Sur ce, il bondit sur ses pieds et vida la baignoire. Watson était resté une seconde interloqué.
« - Mais, qu'est-ce qui te fait dire que...
- Tu as un rencard? Tu es rentré vingt minutes plus tôt que d'habitude alors que rien ne te pressait ici -ni moi ni Mme Hudson, qui à cette heure fait ses courses hebdomadaires, n'avions besoin de toi. Tu es venu directement ici alors que la première chose que tu fais après le boulot c'est de t'installer au salon pour grignoter ou boire quelque chose. Et pourquoi la salle de bain d'ailleurs? Tu prends ta douche le matin. Tu te prépares donc à sortir et si tu y accordes un minimum de soin c'est que tu vas sortir en galante compagnie.
- Ça va, ça va, l'interrompit le médecin en levant les bras, vaincu. Je peux avoir la salle de bain maintenant? »
Sherlock eut un petit sourire.
« - Bien sûr, mais avant pourrais-tu m'aider à remettre ce corps dans son sac et à le déposer dans le congélateur du rez-de-chaussée? »
Devant les yeux écarquillés de son vis-à-vis, il crut bon d'ajouter avec un haussement d'épaule:
« - Mme Hudson ne l'utilise pas! »
John avait finalement obtempéré en veillant à ne pas trop s'attarder sur les autres « articles » entreposés au congélateur. Surtout, ne pas y penser pendant le dîner...
Et il était parti après son passage (en conséquence écourté) à la salle de bain. Le « ne m'attends pas » lancé à Holmes en disait long sur les espoirs qu'il fondait sur cette soirée.

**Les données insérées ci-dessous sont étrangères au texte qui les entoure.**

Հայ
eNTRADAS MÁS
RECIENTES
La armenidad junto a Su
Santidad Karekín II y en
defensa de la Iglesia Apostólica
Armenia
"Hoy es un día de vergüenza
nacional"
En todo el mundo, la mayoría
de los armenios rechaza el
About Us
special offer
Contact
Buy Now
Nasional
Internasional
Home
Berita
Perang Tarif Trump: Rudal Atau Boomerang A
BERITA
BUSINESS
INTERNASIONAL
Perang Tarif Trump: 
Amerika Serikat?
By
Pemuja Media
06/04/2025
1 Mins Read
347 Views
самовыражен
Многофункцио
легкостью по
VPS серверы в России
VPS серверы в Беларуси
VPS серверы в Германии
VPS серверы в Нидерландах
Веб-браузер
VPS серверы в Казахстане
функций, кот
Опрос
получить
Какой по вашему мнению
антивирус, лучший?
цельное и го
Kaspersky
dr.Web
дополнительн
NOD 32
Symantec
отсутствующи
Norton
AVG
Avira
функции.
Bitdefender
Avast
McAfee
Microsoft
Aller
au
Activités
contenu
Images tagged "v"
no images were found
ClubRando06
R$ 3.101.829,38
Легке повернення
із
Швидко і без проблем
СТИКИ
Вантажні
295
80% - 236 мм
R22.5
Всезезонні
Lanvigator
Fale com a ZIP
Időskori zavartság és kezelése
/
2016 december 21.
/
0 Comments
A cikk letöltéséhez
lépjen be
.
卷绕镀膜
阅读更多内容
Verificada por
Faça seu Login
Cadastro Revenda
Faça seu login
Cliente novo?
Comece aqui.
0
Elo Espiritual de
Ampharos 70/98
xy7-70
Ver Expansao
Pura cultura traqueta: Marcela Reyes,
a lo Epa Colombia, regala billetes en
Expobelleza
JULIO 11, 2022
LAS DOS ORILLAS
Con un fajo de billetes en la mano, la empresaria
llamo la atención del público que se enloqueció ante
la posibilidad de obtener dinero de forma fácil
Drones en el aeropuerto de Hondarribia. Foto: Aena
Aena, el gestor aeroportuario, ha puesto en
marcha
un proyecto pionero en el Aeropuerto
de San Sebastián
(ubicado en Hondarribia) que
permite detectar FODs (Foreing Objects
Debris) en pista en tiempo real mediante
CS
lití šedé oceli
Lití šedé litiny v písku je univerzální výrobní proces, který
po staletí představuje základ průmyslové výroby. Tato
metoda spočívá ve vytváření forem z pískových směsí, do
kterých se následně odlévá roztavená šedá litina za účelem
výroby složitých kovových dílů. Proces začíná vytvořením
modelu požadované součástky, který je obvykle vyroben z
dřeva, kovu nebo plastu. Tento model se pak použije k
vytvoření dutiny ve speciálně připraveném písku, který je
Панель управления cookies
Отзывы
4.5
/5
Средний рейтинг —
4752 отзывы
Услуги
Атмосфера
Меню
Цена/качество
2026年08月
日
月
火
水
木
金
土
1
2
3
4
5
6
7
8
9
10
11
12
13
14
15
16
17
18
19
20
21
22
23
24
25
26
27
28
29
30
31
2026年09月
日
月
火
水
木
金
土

Le détective n'avait aucune affaire sur laquelle plancher et pas d'autre expérience pour s'occuper. Il ne comprenait décidément pas le besoin qu'éprouvaient ses congénères de consacrer du temps à des marivaudages. Même en admettant que quelques échanges de fluides puissent constituer une nécessité physiologique, l'excitation intellectuelle lui apparaissait comme infiniment plus intéressante. Et puis comme toujours, les gens perdaient du temps avec leurs hypocrites courtisaneries. Pourquoi ne pas aller à l'essentiel si c'était là tout l'intérêt de ce cérémonial plus ou moins intime? En supposant qu'il y avait réellement un intérêt. Sherlock fut forcé de reconnaître en lui-même qu'il n'en avait pas la certitude. À l'adolescence, il n'avait pas eu trop de mal à trouver une fille prête à expérimenter la chose avec lui. Si toute la période d'approche l'avait foncièrement ennuyé, ce qui suivit l'acte fut pire encore. Toutes ces interrogations sentimentales d'une futilité sans nom, et les tentatives d'officialisation de... Mais de quoi d'abord? Il avait eu tôt fait d'en déduire que le sexe opposé ne lui causerait que des ennuis et s'était dégoté un jeune homme pour mener à bien son expérience. Mais le résultat était aussi peu concluant: toujours les mêmes préoccupations fleur bleue et cette même coutume de tourner autour du pot. Ennuyeux. Vain. Il ne lui restait plus qu'à retourner choyer ses cellules grises, qui elles lui procureraient toujours satisfaction.
Il s'en était tenu à ces deux tentatives, noyé dans le travail. Il n'avait toujours pas de temps à perdre mais réalisait qu'il ignorait encore s'il y avait un quelconque enseignement à tirer d'une relation. Physique, évidemment. Hors de question de s'encombrer du reste. Mais pour en avoir le cœur net, il lui aurait fallu un sujet peu concerné par toutes ces pérégrinations et, plus difficile encore, capable de saisir ses priorités. Une personne vivant elle-même pour son travail (dans la limite du commun des mortels) mais, en bon individu ordinaire, ayant certains besoins le rendant enclin à répondre à quelques sollicitations.
Sherlock eut alors le sourire caractéristique qui l'illuminait lorsqu'il résolvait une énigme. Il posa son violon et se saisit de son portable.